→ **TASK INSTRUCTIONS**
Go through the entries below. Copy each line in which "July" appears.
■ ■ ■ ■
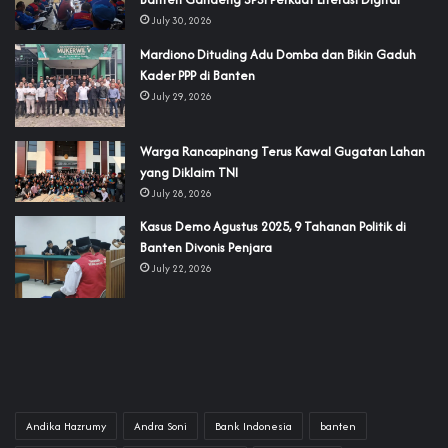
July 30, 2026
‎Mardiono Dituding Adu Domba dan Bikin Gaduh
Kader PPP di Banten
July 29, 2026
‎Warga Rancapinang Terus Kawal Gugatan Lahan
yang Diklaim TNI‎‎
July 28, 2026
‎Kasus Demo Agustus 2025, 9 Tahanan Politik di
Banten Divonis Penjara
July 22, 2026
Andika Hazrumy
Andra Soni
Bank Indonesia
banten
■ ■ ■ ■
→ **RESPONSE AREA**
July 30, 2026
July 29, 2026
July 28, 2026
July 22, 2026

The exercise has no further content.